Start of Data provided

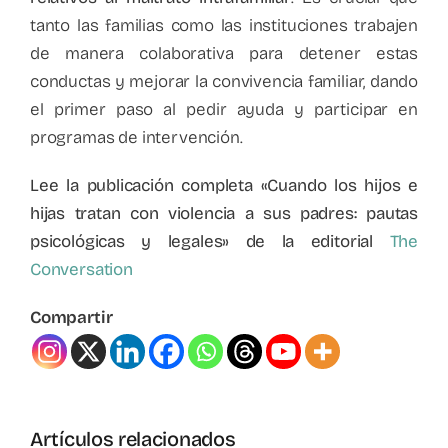
tanto las familias como las instituciones trabajen
de manera colaborativa para detener estas
conductas y mejorar la convivencia familiar, dando
el primer paso al pedir ayuda y participar en
programas de intervención.
Lee la publicación completa «Cuando los hijos e
hijas tratan con violencia a sus padres: pautas
psicológicas y legales» de la editorial
The
Conversation
Compartir
a
Perspectiva
Insegurida
Artículos relacionados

End of Data provided

* Problem: Reproduce the listing above exactly from the line containing "el primer paso al pedir ayuda y participar en" through its last line, with both of those lines included.

* Result of this exercise:
el primer paso al pedir ayuda y participar en
programas de intervención.
Lee la publicación completa «Cuando los hijos e
hijas tratan con violencia a sus padres: pautas
psicológicas y legales» de la editorial
The
Conversation
Compartir
a
Perspectiva
Insegurida
Artículos relacionados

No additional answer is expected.